Bronson Hill (born January 2, 1993) is a former American football running back. He played college football at Eastern Michigan.

Professional career

2015 season
In 2015, Hill was signed by the Buffalo Bills as an undrafted free agent. In his first four preseason games there, he led his team in rushing attempts and was second on his team in rushing yards (92 yards). He was waived during final roster cuts.

Throughout the regular season, Hill was on the practice squads of the Chicago Bears, Miami Dolphins, and the New Orleans Saints.

Cincinnati Bengals
On February 2, 2016, Hill signed a reserve/future contract with the Cincinnati Bengals. During the preseason, he rushed for a total of 18 yards. On September 3, 2016, he was waived by the team.

Jacksonville Jaguars
On September 5, 2016, Hill was signed to the Jacksonville Jaguars' practice squad. He was promoted to the Jaguars' active roster on December 10, 2016.
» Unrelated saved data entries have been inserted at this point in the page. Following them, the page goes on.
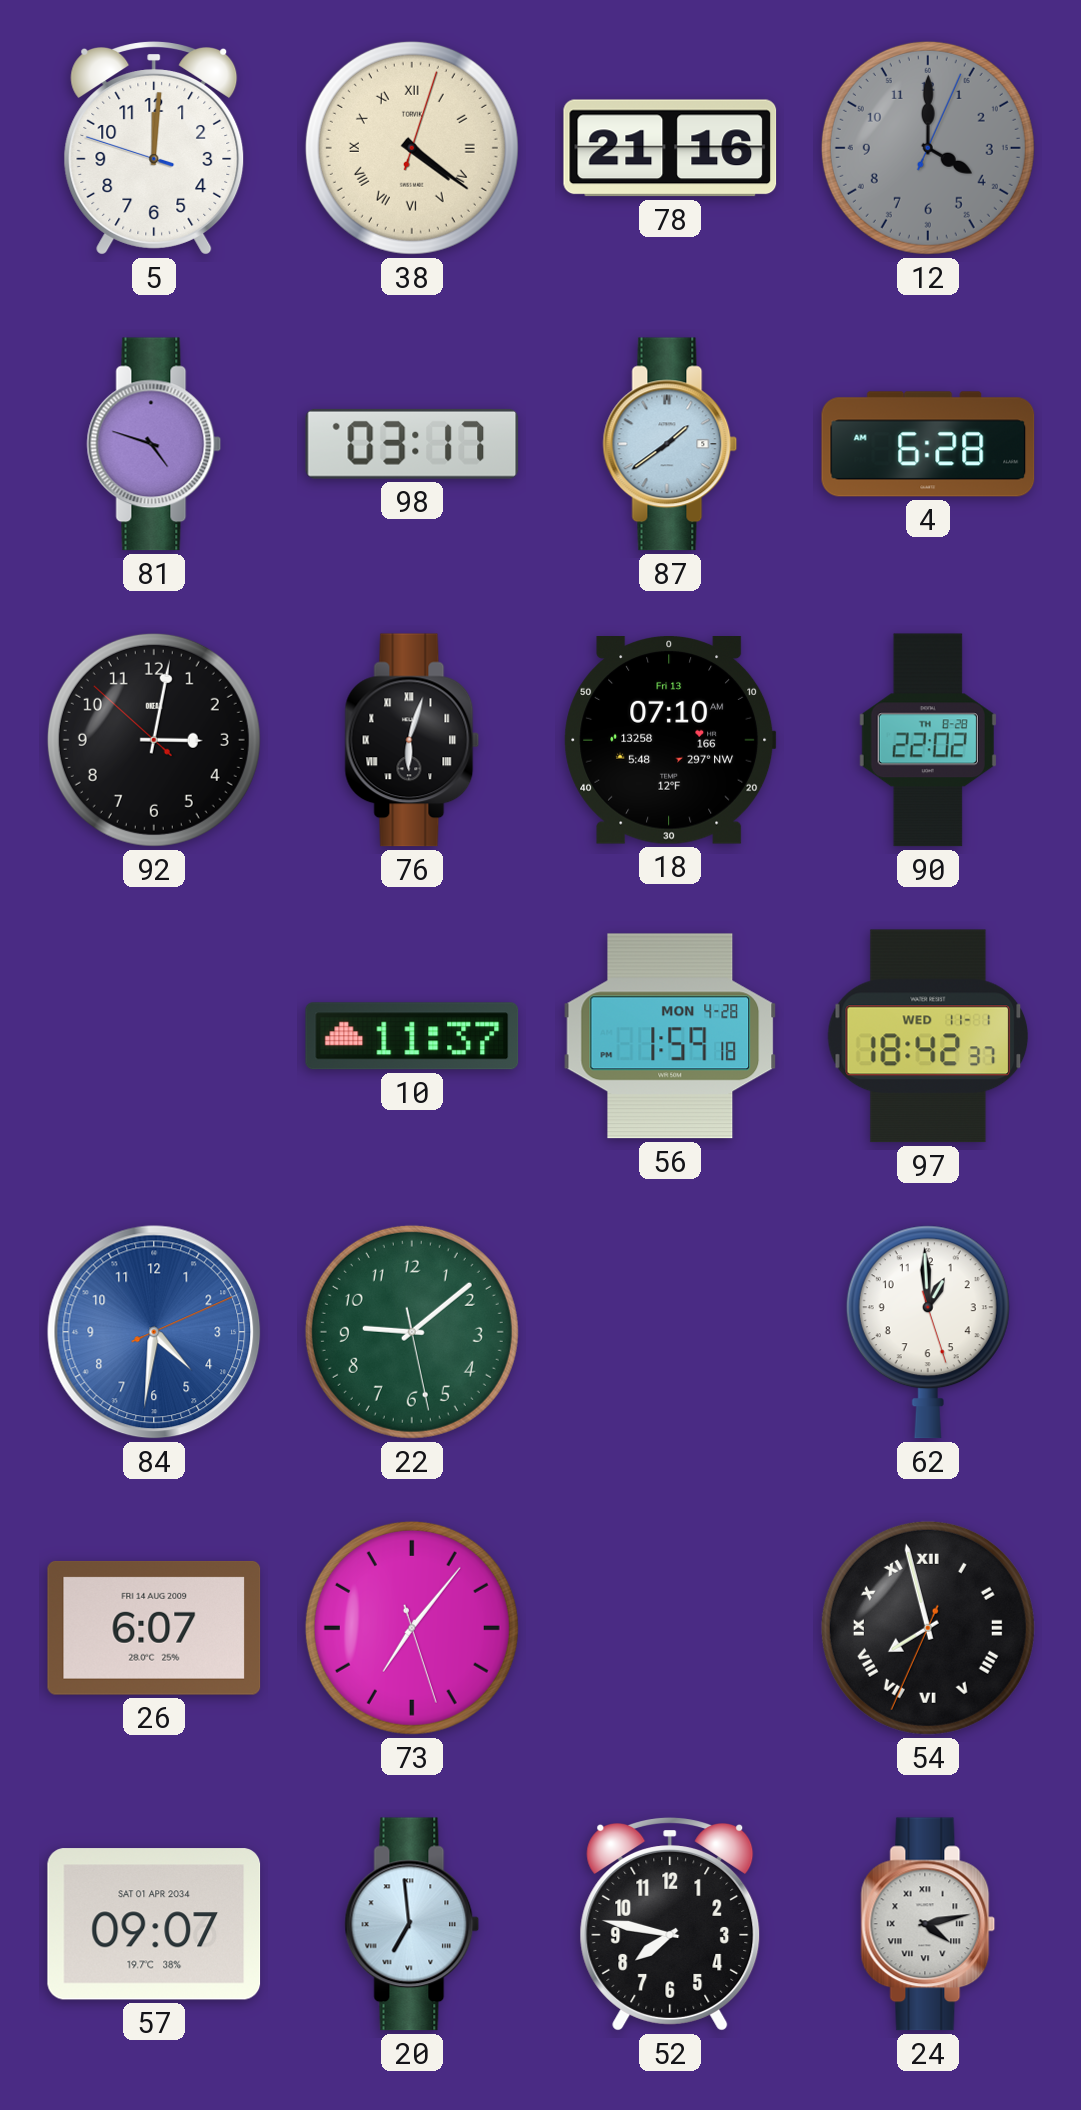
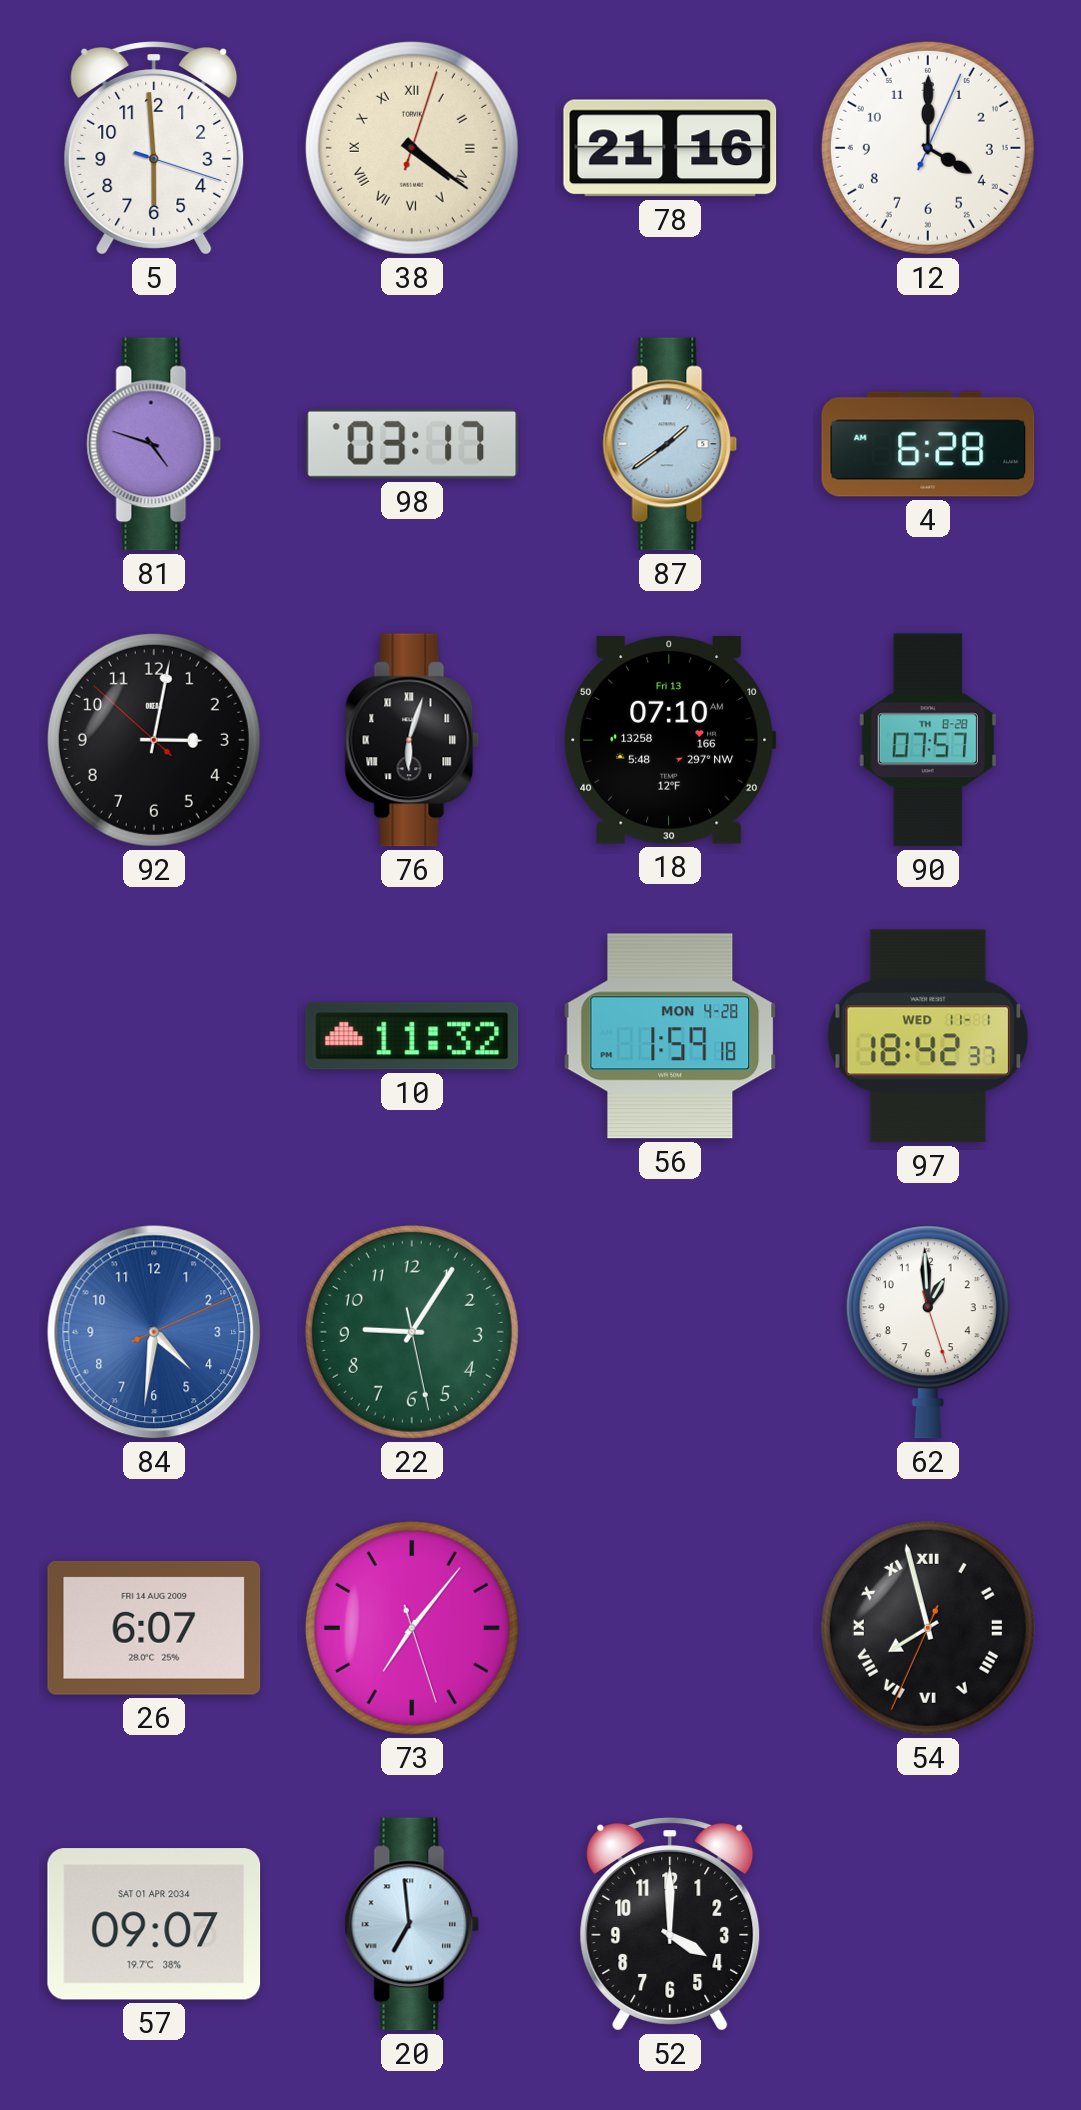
5: 12:00 -> 5:59
12 dial: grey -> white
90: 22:02 -> 07:57
10: 11:37 -> 11:32
22: 9:08 -> 9:05
52: 7:47 -> 4:00
24: 4:13 -> none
On May 1, 2017, Hill was released by the Jaguars.

Minnesota Vikings
On August 12, 2017, Hill signed with the Minnesota Vikings. He was waived on September 2, 2017 and was signed to the Vikings' practice squad the next day. He was released on November 7, 2017.

Arizona Cardinals
On November 20, 2017, Hill was signed to the Arizona Cardinals' practice squad. He was promoted to the active roster on November 28, 2017. On December 16, 2017, Hill was waived by the Cardinals, but was re-signed three days later. He was released by the Cardinals on May 10, 2018.

Green Bay Packers
On August 19, 2018, Hill signed with the Green Bay Packers. He was waived on September 1, 2018.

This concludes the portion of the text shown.